DATA TO EXAMINE:
........

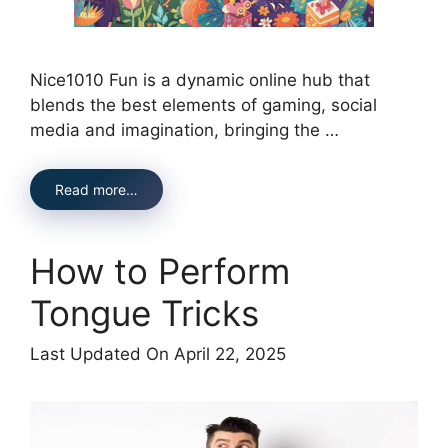
Nice1010 Fun is a dynamic online hub that
blends the best elements of gaming, social
media and imagination, bringing the …
Read more…
How to Perform
Tongue Tricks
Last Updated On April 22, 2025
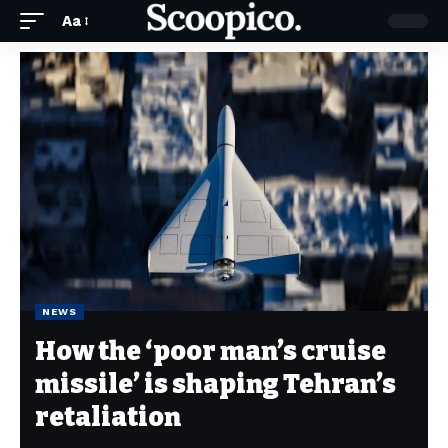
Aa
NEWS
How the ‘poor man’s cruise
missile’ is shaping Tehran’s
retaliation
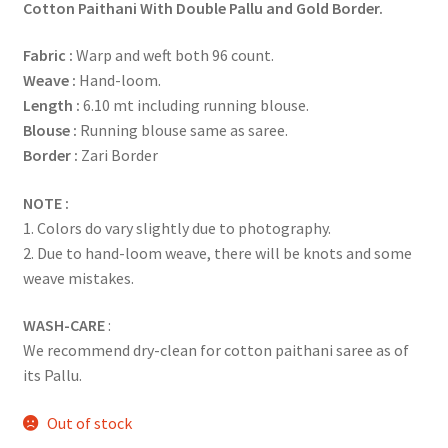
Cotton Paithani With Double Pallu and Gold Border.
Fabric :
Warp and weft both 96 count.
Weave :
Hand-loom.
Length :
6.10 mt including running blouse.
Blouse :
Running blouse same as saree.
Border :
Zari Border
NOTE :
1. Colors do vary slightly due to photography.
2. Due to hand-loom weave, there will be knots and some
weave mistakes.
WASH-CARE
:
We recommend dry-clean for cotton paithani saree as of
its Pallu.
Out of stock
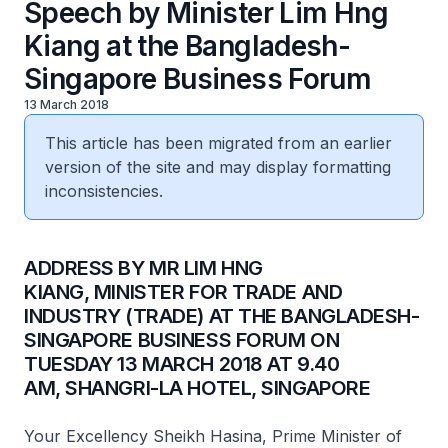
Speech by Minister Lim Hng
Kiang at the Bangladesh-
Singapore Business Forum
13 March 2018
This article has been migrated from an earlier
version of the site and may display formatting
inconsistencies.
​ADDRESS BY MR LIM HNG
KIANG, MINISTER FOR TRADE AND
INDUSTRY (TRADE) AT THE BANGLADESH-
SINGAPORE BUSINESS FORUM ON
TUESDAY 13 MARCH 2018 AT 9.40
AM, SHANGRI-LA HOTEL, SINGAPORE
Your Excellency Sheikh Hasina, Prime Minister of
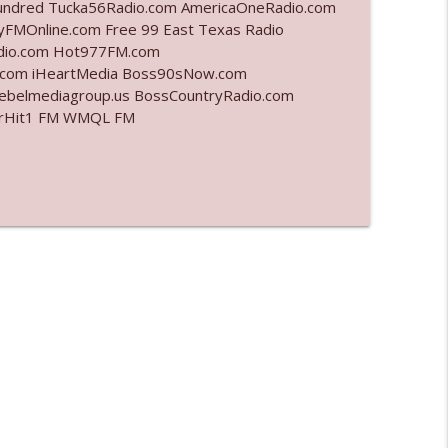
undred Tucka56Radio.com AmericaOneRadio.com
yFMOnline.com Free 99 East Texas Radio
info_outline
adio.com Hot977FM.com
.com iHeartMedia Boss90sNow.com
rebelmediagroup.us BossCountryRadio.com
 StarHit1 FM WMQL FM
info_outline
info_outline
l"
info_outline
info_outline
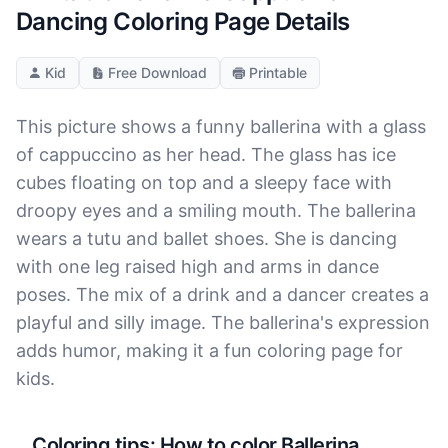
Dancing Coloring Page Details
Kid
Free Download
Printable
This picture shows a funny ballerina with a glass
of cappuccino as her head. The glass has ice
cubes floating on top and a sleepy face with
droopy eyes and a smiling mouth. The ballerina
wears a tutu and ballet shoes. She is dancing
with one leg raised high and arms in dance
poses. The mix of a drink and a dancer creates a
playful and silly image. The ballerina's expression
adds humor, making it a fun coloring page for
kids.
Coloring tips: How to color Ballerina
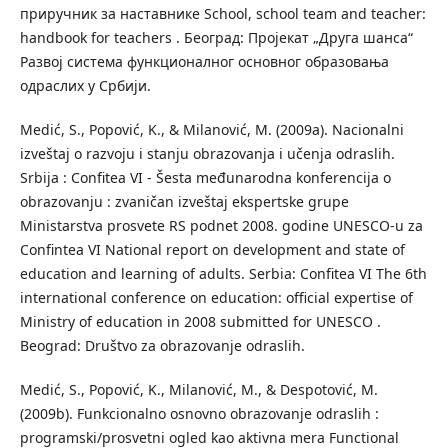
приручник за наставнике School, school team and teacher:
handbook for teachers . Београд: Пројекат „Друга шанса“
Развој система функционалног основног образовања
одраслих у Србији.
Medić, S., Popović, K., & Milanović, M. (2009a). Nacionalni
izveštaj o razvoju i stanju obrazovanja i učenja odraslih.
Srbija : Confitea VI - Šesta međunarodna konferencija o
obrazovanju : zvaničan izveštaj ekspertske grupe
Ministarstva prosvete RS podnet 2008. godine UNESCO-u za
Confintea VI National report on development and state of
education and learning of adults. Serbia: Confitea VI The 6th
international conference on education: official expertise of
Ministry of education in 2008 submitted for UNESCO .
Beograd: Društvo za obrazovanje odraslih.
Medić, S., Popović, K., Milanović, M., & Despotović, M.
(2009b). Funkcionalno osnovno obrazovanje odraslih :
programski/prosvetni ogled kao aktivna mera Functional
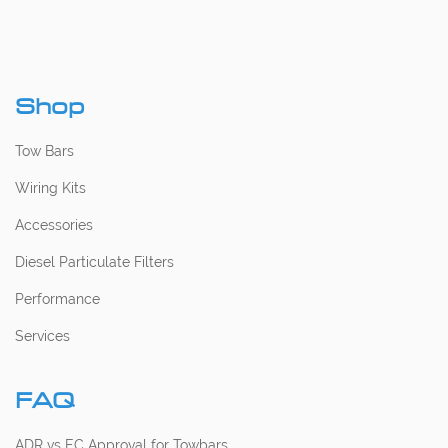
Shop
Tow Bars
Wiring Kits
Accessories
Diesel Particulate Filters
Performance
Services
FAQ
ADR vs EC Approval for Towbars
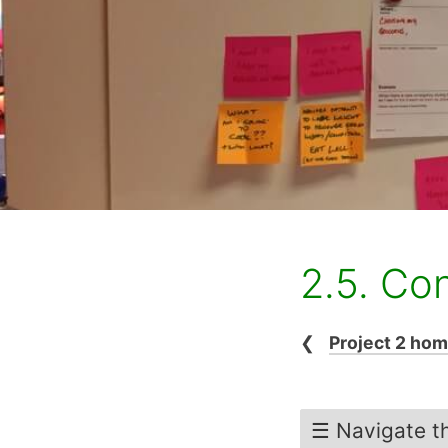
2.5. Co
❮
Project 2 ho
☰ Navigate th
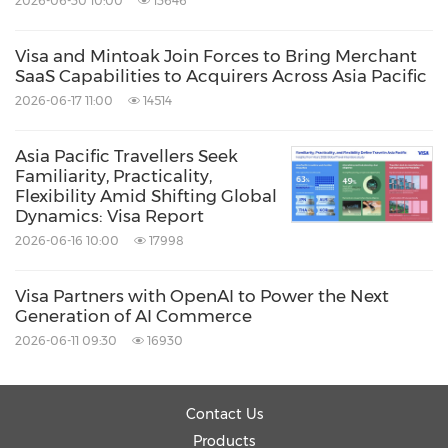
2026-06-30 10:00
13646
Visa and Mintoak Join Forces to Bring Merchant
SaaS Capabilities to Acquirers Across Asia Pacific
2026-06-17 11:00
14514
Asia Pacific Travellers Seek
Familiarity, Practicality,
Flexibility Amid Shifting Global
Dynamics: Visa Report
2026-06-16 10:00
17998
Visa Partners with OpenAI to Power the Next
Generation of AI Commerce
2026-06-11 09:30
16930
Contact Us
Products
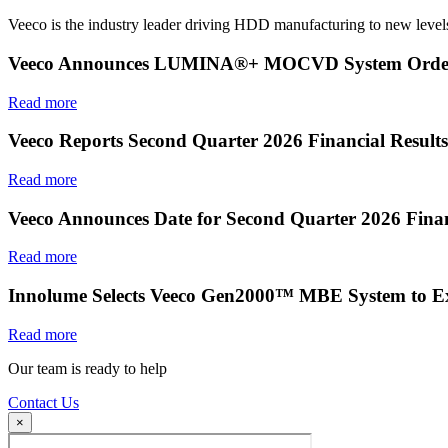
Veeco is the industry leader driving HDD manufacturing to new levels
Veeco Announces LUMINA®+ MOCVD System Order f
Read more
Veeco Reports Second Quarter 2026 Financial Results
Read more
Veeco Announces Date for Second Quarter 2026 Finan
Read more
Innolume Selects Veeco Gen2000™ MBE System to E
Read more
Our team is ready to help
Contact Us
×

........

EXERCISE DETAILS: Could you copy out every line in the listing where the word "odraslih" appears?

RESPONSE:
izveštaj o razvoju i stanju obrazovanja i učenja odraslih.
Beograd: Društvo za obrazovanje odraslih.
(2009b). Funkcionalno osnovno obrazovanje odraslih :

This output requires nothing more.